Collected data
══════════════════════════════
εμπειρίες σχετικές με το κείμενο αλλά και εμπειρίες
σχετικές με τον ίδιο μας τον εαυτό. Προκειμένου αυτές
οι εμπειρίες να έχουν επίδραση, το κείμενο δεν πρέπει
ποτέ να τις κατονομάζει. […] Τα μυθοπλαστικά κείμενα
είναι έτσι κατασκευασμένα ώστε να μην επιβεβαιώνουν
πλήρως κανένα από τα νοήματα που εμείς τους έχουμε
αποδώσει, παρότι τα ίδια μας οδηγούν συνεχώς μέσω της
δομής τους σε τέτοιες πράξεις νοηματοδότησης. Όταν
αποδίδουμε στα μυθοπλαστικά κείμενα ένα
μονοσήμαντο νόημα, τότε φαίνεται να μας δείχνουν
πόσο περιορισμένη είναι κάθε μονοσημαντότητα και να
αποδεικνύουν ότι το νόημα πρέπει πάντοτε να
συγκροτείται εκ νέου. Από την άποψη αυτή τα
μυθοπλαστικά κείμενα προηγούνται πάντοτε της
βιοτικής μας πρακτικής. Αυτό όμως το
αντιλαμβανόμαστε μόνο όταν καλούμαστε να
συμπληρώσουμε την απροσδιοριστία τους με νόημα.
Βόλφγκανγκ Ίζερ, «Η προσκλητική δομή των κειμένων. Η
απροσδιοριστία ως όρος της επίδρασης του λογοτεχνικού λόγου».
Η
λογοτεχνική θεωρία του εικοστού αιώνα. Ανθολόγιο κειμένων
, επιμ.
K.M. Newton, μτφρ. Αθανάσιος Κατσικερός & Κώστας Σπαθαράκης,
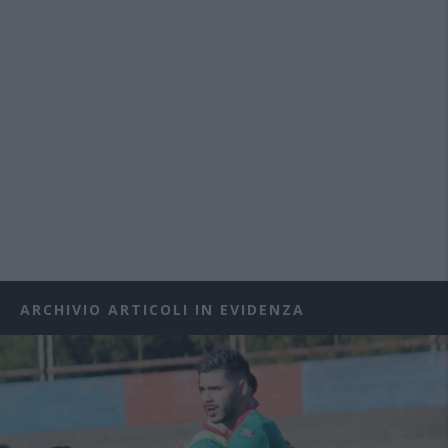
ARCHIVIO ARTICOLI IN EVIDENZA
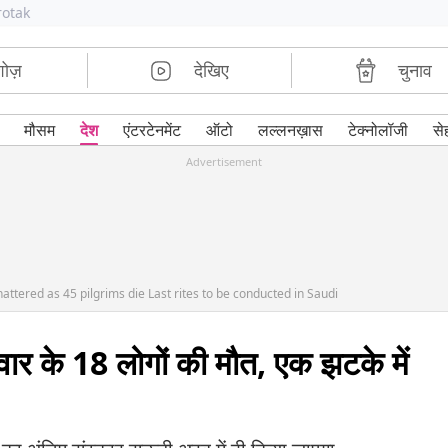
rotak
शोज़
देखिए
चुनाव
मौसम
देश
एंटरटेनमेंट
ऑटो
लल्लनख़ास
टेक्नोलॉजी
से
Advertisement
ttered as 45 pilgrims die Last rites to be conducted in Saudi
वार के 18 लोगों की मौत, एक झटके में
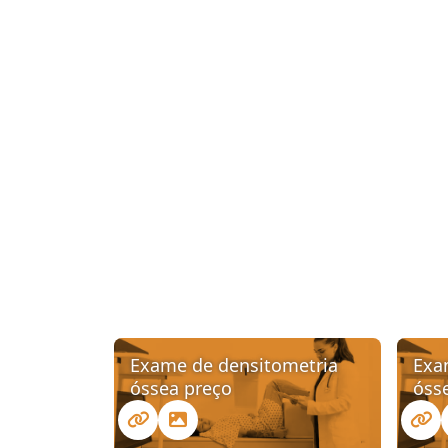
Exame de densitometria
Exa
óssea preço
óss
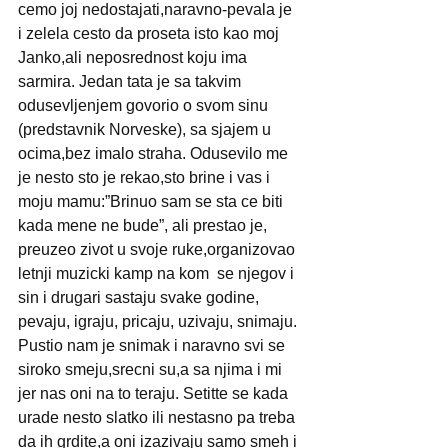
cemo joj nedostajati,naravno-pevala je 
i zelela cesto da proseta isto kao moj 
Janko,ali neposrednost koju ima 
sarmira. Jedan tata je sa takvim 
odusevljenjem govorio o svom sinu 
(predstavnik Norveske), sa sjajem u 
ocima,bez imalo straha. Odusevilo me 
je nesto sto je rekao,sto brine i vas i 
moju mamu:”Brinuo sam se sta ce biti 
kada mene ne bude”, ali prestao je, 
preuzeo zivot u svoje ruke,organizovao 
letnji muzicki kamp na kom  se njegov i 
sin i drugari sastaju svake godine, 
pevaju, igraju, pricaju, uzivaju, snimaju. 
Pustio nam je snimak i naravno svi se 
siroko smeju,srecni su,a sa njima i mi 
jer nas oni na to teraju. Setitte se kada 
urade nesto slatko ili nestasno pa treba 
da ih grdite,a oni izazivaju samo smeh i 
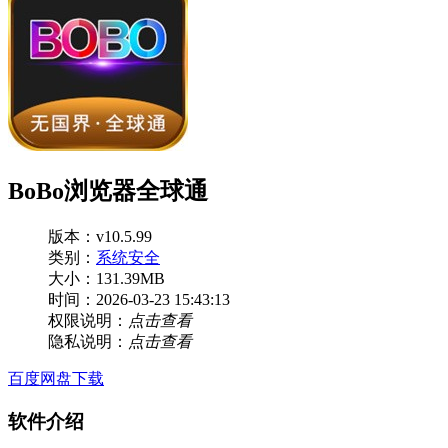
BoBo浏览器全球通
版本：v10.5.99
类别：
系统安全
大小：131.39MB
时间：2026-03-23 15:43:13
权限说明：
点击查看
隐私说明：
点击查看
百度网盘下载
软件介绍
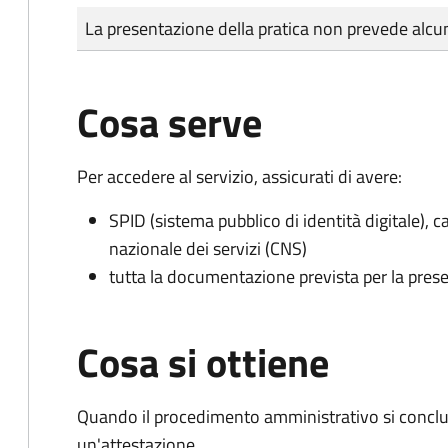
Tipo di pagamento
Importo
La presentazione della pratica non prevede al
Cosa serve
Per accedere al servizio, assicurati di avere:
SPID (sistema pubblico di identità digitale), ca
nazionale dei servizi (CNS)
tutta la documentazione prevista per la prese
Cosa si ottiene
Quando il procedimento amministrativo si conclu
un'attestazione.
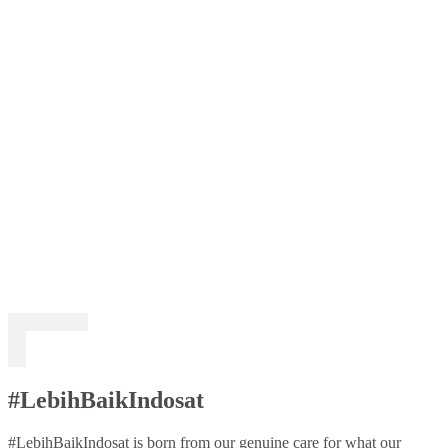
#LebihBaikIndosat
#LebihBaikIndosat is born from our genuine care for what our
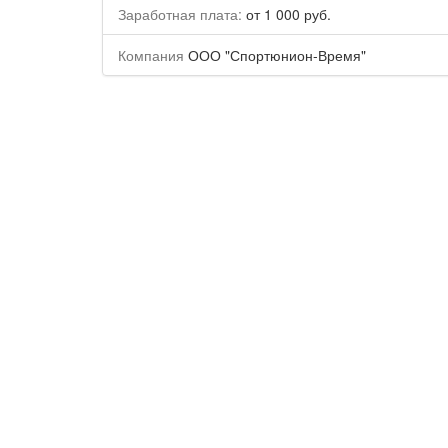
Заработная плата:
от 1 000 руб.
Компания
ООО "Спортюнион-Время"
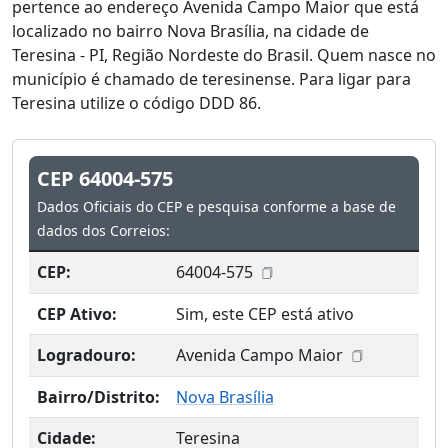
pertence ao endereço Avenida Campo Maior que está
localizado no bairro Nova Brasília, na cidade de
Teresina - PI, Região Nordeste do Brasil. Quem nasce no
município é chamado de teresinense. Para ligar para
Teresina utilize o código DDD 86.
CEP 64004-575
Dados Oficiais do CEP e pesquisa conforme a base de
dados dos Correios:
CEP:
64004-575
CEP Ativo:
Sim, este CEP está ativo
Logradouro:
Avenida Campo Maior
Bairro/Distrito:
Nova Brasília
Cidade:
Teresina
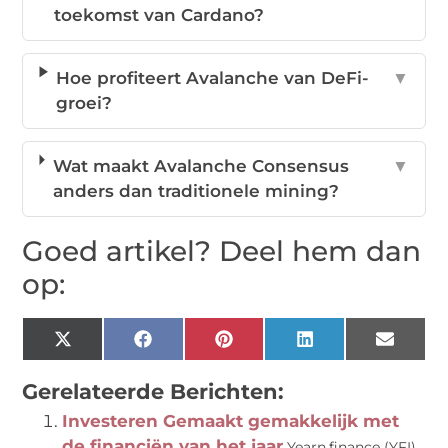
toekomst van Cardano?
Hoe profiteert Avalanche van DeFi-
▼
groei?
Wat maakt Avalanche Consensus
▼
anders dan traditionele mining?
Goed artikel? Deel hem dan
op:
X
Facebook
Pinterest
LinkedIn
Email
(Twitter)
Gerelateerde Berichten:
Investeren Gemaakt gemakkelijk met
de financiën van het jaar
Yearn.finance (YFI)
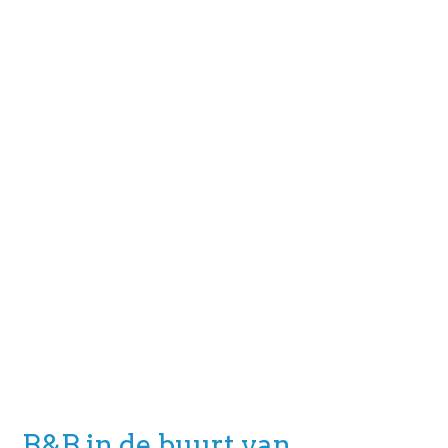
B&B in de buurt van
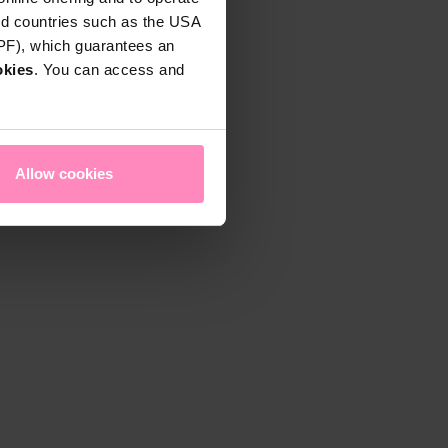
rd countries such as the USA
DPF), which guarantees an
okies
. You can access and
Allow cookies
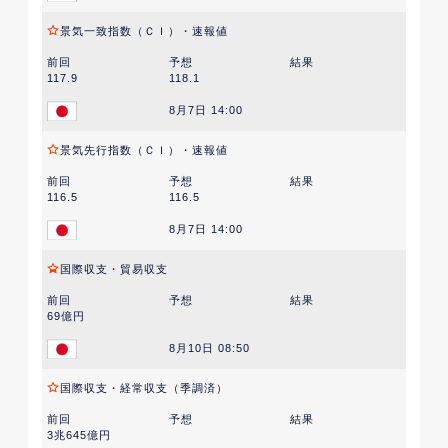
景気一致指数（ＣＩ）・速報値
前回
予想
結果
117.9
118.1
8月7日 14:00
景気先行指数（ＣＩ）・速報値
前回
予想
結果
116.5
116.5
8月7日 14:00
国際収支・貿易収支
前回
予想
結果
69億円
8月10日 08:50
国際収支・経常収支（季調済）
前回
予想
結果
3兆645億円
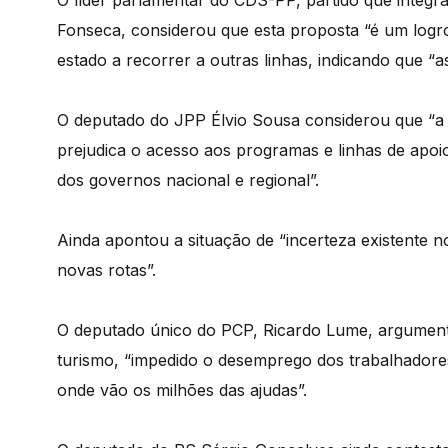
O líder parlamentar do CDS-PP, partido que integr
Fonseca, considerou que esta proposta “é um log
estado a recorrer a outras linhas, indicando que “a
O deputado do JPP Élvio Sousa considerou que “a
prejudica o acesso aos programas e linhas de apoi
dos governos nacional e regional”.
Ainda apontou a situação de “incerteza existente no
novas rotas”.
O deputado único do PCP, Ricardo Lume, argumento
turismo, “impedido o desemprego dos trabalhadores
onde vão os milhões das ajudas”.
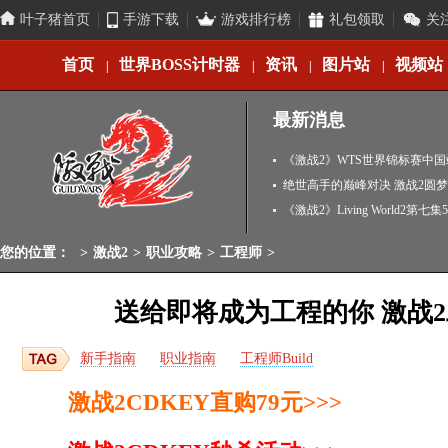
叶子猪首页
手游下载
游戏排行榜
礼包领取
关
首页
世界BOSS计时器
资讯
图片站
视频站
|
|
|
|
最新消息
《激战2》WTS世界锦标赛中
闻
绝世高手的巅峰对决 激战2圆
《激战2》Living World2第七
您的位置：
>
激战2
>
职业攻略
>
工程师
>
送给即将成为工程的你 激战
新手指南
职业指南
工程师Build
激战2CDKEY直购79元>>>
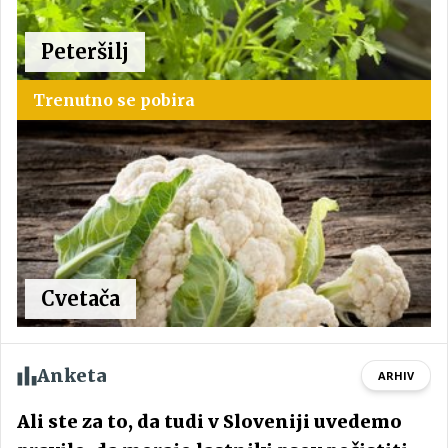
Peteršilj
Trenutno se pobira
Cvetača
Anketa
ARHIV
Ali ste za to, da tudi v Sloveniji uvedemo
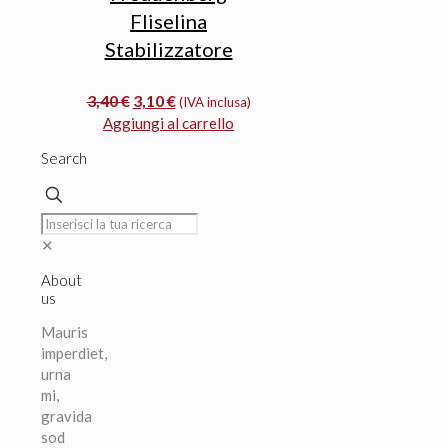
Fliselina
Stabilizzatore
Il
Il
3,40
€
3,10
€
(IVA inclusa)
prezzo
prezzo
Aggiungi al carrello
originale
attuale
Search
era:
è:
3,40 €.
3,10 €.
✕
About
us
Mauris
imperdiet,
urna
mi,
gravida
sod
══════════════════════════════
_Task statement_:
Return the entries verbatim, pictures excluded.

_Solution to the problem_:
εμπειρίες σχετικές με το κείμενο αλλά και εμπειρίες
σχετικές με τον ίδιο μας τον εαυτό. Προκειμένου αυτές
οι εμπειρίες να έχουν επίδραση, το κείμενο δεν πρέπει
ποτέ να τις κατονομάζει. […] Τα μυθοπλαστικά κείμενα
είναι έτσι κατασκευασμένα ώστε να μην επιβεβαιώνουν
πλήρως κανένα από τα νοήματα που εμείς τους έχουμε
αποδώσει, παρότι τα ίδια μας οδηγούν συνεχώς μέσω της
δομής τους σε τέτοιες πράξεις νοηματοδότησης. Όταν
αποδίδουμε στα μυθοπλαστικά κείμενα ένα
μονοσήμαντο νόημα, τότε φαίνεται να μας δείχνουν
πόσο περιορισμένη είναι κάθε μονοσημαντότητα και να
αποδεικνύουν ότι το νόημα πρέπει πάντοτε να
συγκροτείται εκ νέου. Από την άποψη αυτή τα
μυθοπλαστικά κείμενα προηγούνται πάντοτε της
βιοτικής μας πρακτικής. Αυτό όμως το
αντιλαμβανόμαστε μόνο όταν καλούμαστε να
συμπληρώσουμε την απροσδιοριστία τους με νόημα.
Βόλφγκανγκ Ίζερ, «Η προσκλητική δομή των κειμένων. Η
απροσδιοριστία ως όρος της επίδρασης του λογοτεχνικού λόγου».
Η
λογοτεχνική θεωρία του εικοστού αιώνα. Ανθολόγιο κειμένων
, επιμ.
K.M. Newton, μτφρ. Αθανάσιος Κατσικερός & Κώστας Σπαθαράκης,
ARCHIVIO ARTICOLI IN EVIDENZA
rotak
शोज़
देखिए
चुनाव
मौसम
देश
एंटरटेनमेंट
ऑटो
लल्लनख़ास
टेक्नोलॉजी
से
Advertisement
ttered as 45 pilgrims die Last rites to be conducted in Saudi
वार के 18 लोगों की मौत, एक झटके में
Exame de densitometria
Exa
óssea preço
óss
cemo joj nedostajati,naravno-pevala je 
i zelela cesto da proseta isto kao moj 
Janko,ali neposrednost koju ima 
sarmira. Jedan tata je sa takvim 
odusevljenjem govorio o svom sinu 
(predstavnik Norveske), sa sjajem u 
ocima,bez imalo straha. Odusevilo me 
je nesto sto je rekao,sto brine i vas i 
moju mamu:”Brinuo sam se sta ce biti 
kada mene ne bude”, ali prestao je, 
preuzeo zivot u svoje ruke,organizovao 
letnji muzicki kamp na kom  se njegov i 
sin i drugari sastaju svake godine, 
pevaju, igraju, pricaju, uzivaju, snimaju. 
Pustio nam je snimak i naravno svi se 
siroko smeju,srecni su,a sa njima i mi 
jer nas oni na to teraju. Setitte se kada 
urade nesto slatko ili nestasno pa treba 
da ih grdite,a oni izazivaju samo smeh i 
BoBo浏览器全球通
版本：v10.5.99
类别：
系统安全
大小：131.39MB
时间：2026-03-23 15:43:13
权限说明：
点击查看
隐私说明：
点击查看
百度网盘下载
软件介绍
Tipo di pagamento
Importo
La presentazione della pratica non prevede al
Cosa serve
Per accedere al servizio, assicurati di avere:
SPID (sistema pubblico di identità digitale), ca
nazionale dei servizi (CNS)
tutta la documentazione prevista per la prese
Cosa si ottiene
Quando il procedimento amministrativo si conclu
un'attestazione.
#LebihBaikIndosat
#LebihBaikIndosat is born from our genuine care for what our
Заработная плата:
от 1 000 руб.
Компания
ООО "Спортюнион-Время"
pertence ao endereço Avenida Campo Maior que está
localizado no bairro Nova Brasília, na cidade de
Teresina - PI, Região Nordeste do Brasil. Quem nasce no
município é chamado de teresinense. Para ligar para
Teresina utilize o código DDD 86.
CEP 64004-575
Dados Oficiais do CEP e pesquisa conforme a base de
dados dos Correios:
CEP:
64004-575
CEP Ativo:
Sim, este CEP está ativo
Logradouro:
Avenida Campo Maior
Bairro/Distrito:
Nova Brasília
Cidade:
Teresina
toekomst van Cardano?
Hoe profiteert Avalanche van DeFi-
▼
groei?
Wat maakt Avalanche Consensus
▼
anders dan traditionele mining?
Goed artikel? Deel hem dan
op:
X
Facebook
Pinterest
LinkedIn
Email
(Twitter)
Gerelateerde Berichten:
Investeren Gemaakt gemakkelijk met
de financiën van het jaar
Yearn.finance (YFI)
B&B in de buurt van
rd countries such as the USA
DPF), which guarantees an
okies
. You can access and
Allow cookies
景気一致指数（ＣＩ）・速報値
前回
予想
結果
117.9
118.1
8月7日 14:00
景気先行指数（ＣＩ）・速報値
前回
予想
結果
116.5
116.5
8月7日 14:00
国際収支・貿易収支
前回
予想
結果
69億円
8月10日 08:50
国際収支・経常収支（季調済）
前回
予想
結果
3兆645億円
O líder parlamentar do CDS-PP, partido que integr
Fonseca, considerou que esta proposta “é um log
estado a recorrer a outras linhas, indicando que “a
O deputado do JPP Élvio Sousa considerou que “a
prejudica o acesso aos programas e linhas de apoi
dos governos nacional e regional”.
Ainda apontou a situação de “incerteza existente no
novas rotas”.
O deputado único do PCP, Ricardo Lume, argumento
turismo, “impedido o desemprego dos trabalhadores
onde vão os milhões das ajudas”.
叶子猪首页
手游下载
游戏排行榜
礼包领取
关
首页
世界BOSS计时器
资讯
图片站
视频站
|
|
|
|
最新消息
《激战2》WTS世界锦标赛中
闻
绝世高手的巅峰对决 激战2圆
《激战2》Living World2第七
您的位置：
>
激战2
>
职业攻略
>
工程师
>
送给即将成为工程的你 激战
新手指南
职业指南
工程师Build
激战2CDKEY直购79元>>>
Peteršilj
Trenutno se pobira
Cvetača
Anketa
ARHIV
Ali ste za to, da tudi v Sloveniji uvedemo
Fliselina
Stabilizzatore
Il
Il
3,40
€
3,10
€
(IVA inclusa)
prezzo
prezzo
Aggiungi al carrello
originale
attuale
Search
era:
è:
3,40 €.
3,10 €.
✕
About
us
Mauris
imperdiet,
urna
mi,
gravida
sod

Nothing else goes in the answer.